TRY IT —
Report each line of the data below in which "untuk" appears.

(Records drawn from a dataset)

---

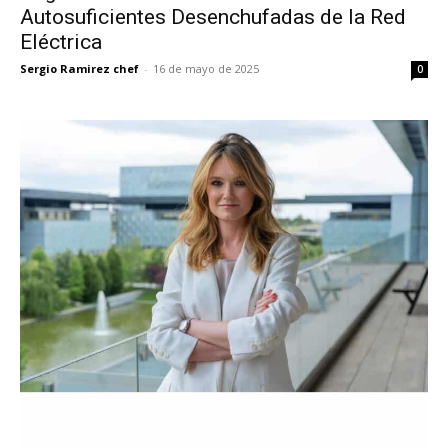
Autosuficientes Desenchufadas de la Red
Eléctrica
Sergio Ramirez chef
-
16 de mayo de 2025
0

---

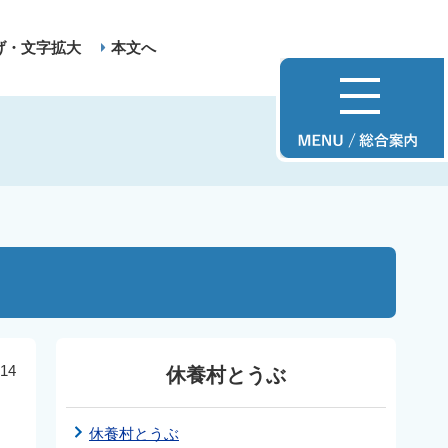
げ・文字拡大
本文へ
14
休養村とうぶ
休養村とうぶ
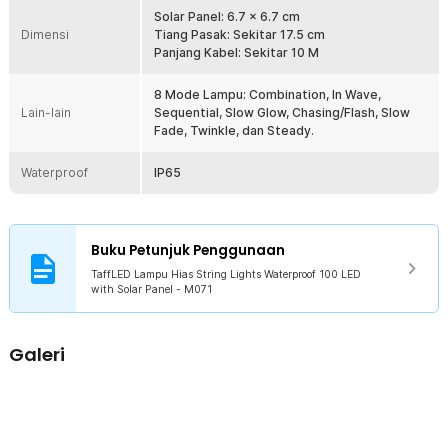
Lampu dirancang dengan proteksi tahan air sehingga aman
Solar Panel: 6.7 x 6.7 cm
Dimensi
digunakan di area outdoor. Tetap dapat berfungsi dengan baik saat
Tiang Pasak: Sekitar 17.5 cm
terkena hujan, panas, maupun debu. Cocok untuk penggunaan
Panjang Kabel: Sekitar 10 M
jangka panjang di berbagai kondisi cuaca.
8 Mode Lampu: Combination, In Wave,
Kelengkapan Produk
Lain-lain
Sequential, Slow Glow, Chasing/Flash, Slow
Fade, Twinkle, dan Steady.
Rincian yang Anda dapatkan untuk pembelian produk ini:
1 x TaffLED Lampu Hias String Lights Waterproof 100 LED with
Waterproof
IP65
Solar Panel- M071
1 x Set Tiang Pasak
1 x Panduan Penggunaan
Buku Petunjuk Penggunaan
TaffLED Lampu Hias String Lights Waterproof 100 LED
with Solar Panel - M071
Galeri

---

TASK RESULT —
terkena hujan, panas, maupun debu. Cocok untuk penggunaan
Rincian yang Anda dapatkan untuk pembelian produk ini:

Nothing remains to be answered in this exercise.